Non, Heath Ledger, dans le rôle du Joker pour le dernier film de Christopher Nolan, est le plus grand acteur de l’année 2008. Certes, Ledger aurait pu devenir l’un des plus grands acteurs de sa génération, et sa perte est tragique (et pas seulement pour Terry Gilliam qui se demandait bien comment terminer son film), mais il faut espérer que cette considération n’a jamais pesé dans le choix du lauréat dans sa catégorie, car le Joker de Nolan/Ledger est tout simplement l’un des personnages cinématographiques les plus impressionnants de ces dernières années.

Vous avez dit second rôle ? Bien sûr, le héros est, et sera toujours l’homme chauve-souris (Christian Bale, sobre), mais dans quelle mesure le personnage interprété par Ledger est-il secondaire ? On ne parlait que de lui, à la sortie de The Dark Knight, second volet de la saga redémarrée par Nolan : on le comparait à priori, et non sans appréhension, au Joker de Nicholson, « le vrai » selon certain, irremplaçable pour beaucoup ; mais le bruit courait déjà que sa prestation méritait à elle seule qu’on aille voir le film ; et, une fois les deux heures trente dévoilées, les réactions étaient quasi unanimes : ce Joker est impressionnant ! Il ne remplace pas le fabuleux Joker de Nicholson (pas plus que Batman : begins ne venait effacer les quatre premiers opus), il en propose une nouvelle incarnation, sans doute plus dérangeante, car plus sombre et plus humaine, une nouvelle proposition d’un personnage de comics mis en image cinématographique.

On parle ici d’« incarnation » comme si l’acteur s’enveloppait de la peau d’un personnage de papier, mais c’est réellement l’impression laissée par ce Joker : on ne reconnait plus l’élégant cow-boy de Brokeback Mountain, le spectateur est véritablement en présence du Joker.

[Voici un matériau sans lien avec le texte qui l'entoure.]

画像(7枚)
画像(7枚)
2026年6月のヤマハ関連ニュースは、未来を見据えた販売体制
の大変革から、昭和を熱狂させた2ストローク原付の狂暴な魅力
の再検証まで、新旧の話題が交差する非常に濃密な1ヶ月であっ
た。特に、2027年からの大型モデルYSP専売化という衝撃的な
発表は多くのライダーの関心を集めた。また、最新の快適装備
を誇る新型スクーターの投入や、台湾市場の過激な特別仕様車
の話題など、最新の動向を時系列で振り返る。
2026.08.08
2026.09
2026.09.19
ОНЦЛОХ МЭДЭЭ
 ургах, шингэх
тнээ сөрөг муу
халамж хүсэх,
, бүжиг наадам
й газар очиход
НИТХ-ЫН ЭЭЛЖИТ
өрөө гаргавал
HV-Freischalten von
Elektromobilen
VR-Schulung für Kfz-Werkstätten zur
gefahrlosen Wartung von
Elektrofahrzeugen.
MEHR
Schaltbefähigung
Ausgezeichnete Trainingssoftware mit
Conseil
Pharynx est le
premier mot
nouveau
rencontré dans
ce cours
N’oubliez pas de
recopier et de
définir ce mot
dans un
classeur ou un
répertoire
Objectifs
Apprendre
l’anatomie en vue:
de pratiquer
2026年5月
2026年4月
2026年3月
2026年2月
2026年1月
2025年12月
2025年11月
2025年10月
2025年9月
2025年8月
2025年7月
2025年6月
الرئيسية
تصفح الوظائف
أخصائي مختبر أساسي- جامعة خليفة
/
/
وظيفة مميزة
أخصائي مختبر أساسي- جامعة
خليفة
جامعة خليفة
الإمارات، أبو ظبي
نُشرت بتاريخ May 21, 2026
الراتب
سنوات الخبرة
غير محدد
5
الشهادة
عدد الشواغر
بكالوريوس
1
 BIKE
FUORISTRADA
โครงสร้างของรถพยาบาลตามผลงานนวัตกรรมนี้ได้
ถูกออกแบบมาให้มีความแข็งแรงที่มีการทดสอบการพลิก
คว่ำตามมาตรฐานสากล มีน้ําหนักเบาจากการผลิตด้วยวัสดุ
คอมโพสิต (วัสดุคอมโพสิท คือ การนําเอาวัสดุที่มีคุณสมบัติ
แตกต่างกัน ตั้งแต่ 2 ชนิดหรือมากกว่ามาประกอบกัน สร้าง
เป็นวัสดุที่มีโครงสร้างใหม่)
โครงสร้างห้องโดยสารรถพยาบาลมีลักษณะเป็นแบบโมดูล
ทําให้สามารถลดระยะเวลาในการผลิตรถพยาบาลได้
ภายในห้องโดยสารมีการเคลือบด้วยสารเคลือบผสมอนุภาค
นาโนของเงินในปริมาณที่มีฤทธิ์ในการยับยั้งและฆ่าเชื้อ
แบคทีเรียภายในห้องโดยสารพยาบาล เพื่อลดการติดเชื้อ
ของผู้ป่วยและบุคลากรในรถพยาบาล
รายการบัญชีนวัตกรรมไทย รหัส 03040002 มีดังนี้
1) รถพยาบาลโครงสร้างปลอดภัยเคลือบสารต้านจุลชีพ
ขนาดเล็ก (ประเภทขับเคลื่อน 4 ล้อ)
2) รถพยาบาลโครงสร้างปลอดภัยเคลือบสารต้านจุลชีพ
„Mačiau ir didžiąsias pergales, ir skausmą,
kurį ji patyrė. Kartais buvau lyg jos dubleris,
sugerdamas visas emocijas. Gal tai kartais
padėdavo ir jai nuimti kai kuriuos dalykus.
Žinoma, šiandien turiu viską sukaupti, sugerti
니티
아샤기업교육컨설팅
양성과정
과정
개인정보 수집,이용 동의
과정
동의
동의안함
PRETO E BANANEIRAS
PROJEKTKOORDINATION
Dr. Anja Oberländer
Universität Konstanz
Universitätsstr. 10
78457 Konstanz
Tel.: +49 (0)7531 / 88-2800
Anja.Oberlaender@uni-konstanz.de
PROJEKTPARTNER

Et la prestation de Ledger est d’autant plus remarquable, qu’il ne s’agit nullement de jouer au clown hystérique derrière un maquillage élaboré, mais bien d’incarner, de donner vie à un personnage de méchant, qui plus est dans une adaptation de Batman, LE super héros par excellence. Nicholson était épatant, mais le Joker du premier Batman restait une figure, un personnage de bande-dessinée. Ici, et c’est ce qui fait froid dans le dos, à chaque apparition du Joker/Ledger, l’antagonisme est au moins aussi épais que celui du héros, déjà bien développé dans l’épisode précédent, ne serait-ce que par la dualité Bruce Wayne/Batman. Nous n’avons pas affaire à un homme derrière un masque, pas plus qu’à un comédien derrière un personnage, mais à une véritable hybridation, celle d’un méchant humain…trop humain.

On pourrait se demander si le rôle de Heath Ledger est vraiment secondaire, tant il a cessé d’être le faire-valoir du héros, pour devenir son alter ego (comme si la schizophrénie de Batman était contenue dans ce personnage de méchant), celui qui explore la frontière entre l’humain et le trop humain, car la folie n’est jamais loin, et n’épargne pas Bruce Wayne. Mais le Joker ne porte pas le film, il l’enrichit (considérablement). C’est en ce sens, qu’il est « secondaire ». Heath Ledger mérite entièrement sa récompense et le fait qu’il soit décédé dans des circonstances tragiques, ou que sa prestation ait suscité la polémique avant même la sortie du film, n’infirme en rien cette conviction.